Extracted records: Begin

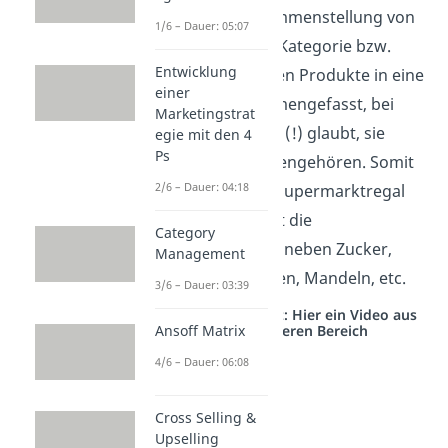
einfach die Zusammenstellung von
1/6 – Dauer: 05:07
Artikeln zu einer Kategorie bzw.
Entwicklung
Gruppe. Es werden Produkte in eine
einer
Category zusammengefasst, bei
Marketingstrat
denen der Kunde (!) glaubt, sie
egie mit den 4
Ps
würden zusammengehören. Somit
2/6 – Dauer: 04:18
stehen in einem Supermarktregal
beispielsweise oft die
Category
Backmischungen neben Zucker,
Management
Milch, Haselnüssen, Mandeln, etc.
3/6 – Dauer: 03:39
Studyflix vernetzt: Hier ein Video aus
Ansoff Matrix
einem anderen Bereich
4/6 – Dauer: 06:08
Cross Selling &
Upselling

Extracted records: End
Extracted records: Begin

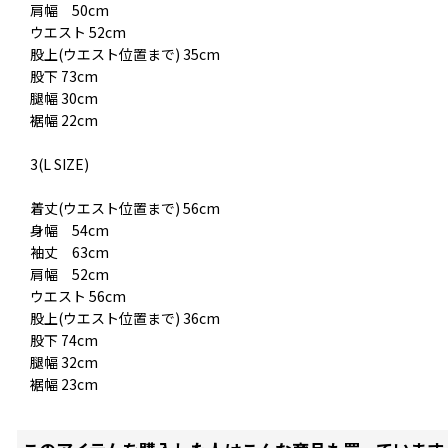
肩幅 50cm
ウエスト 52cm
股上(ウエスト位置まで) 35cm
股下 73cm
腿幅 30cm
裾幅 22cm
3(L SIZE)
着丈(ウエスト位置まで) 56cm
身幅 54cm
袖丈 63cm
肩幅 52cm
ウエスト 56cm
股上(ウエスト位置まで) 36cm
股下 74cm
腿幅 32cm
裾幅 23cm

Extracted records: End

• **Task to complete**:
Copy here each line of the preceding records with "Dauer" in it.

• **Result of the exercise**:
1/6 – Dauer: 05:07
2/6 – Dauer: 04:18
3/6 – Dauer: 03:39
4/6 – Dauer: 06:08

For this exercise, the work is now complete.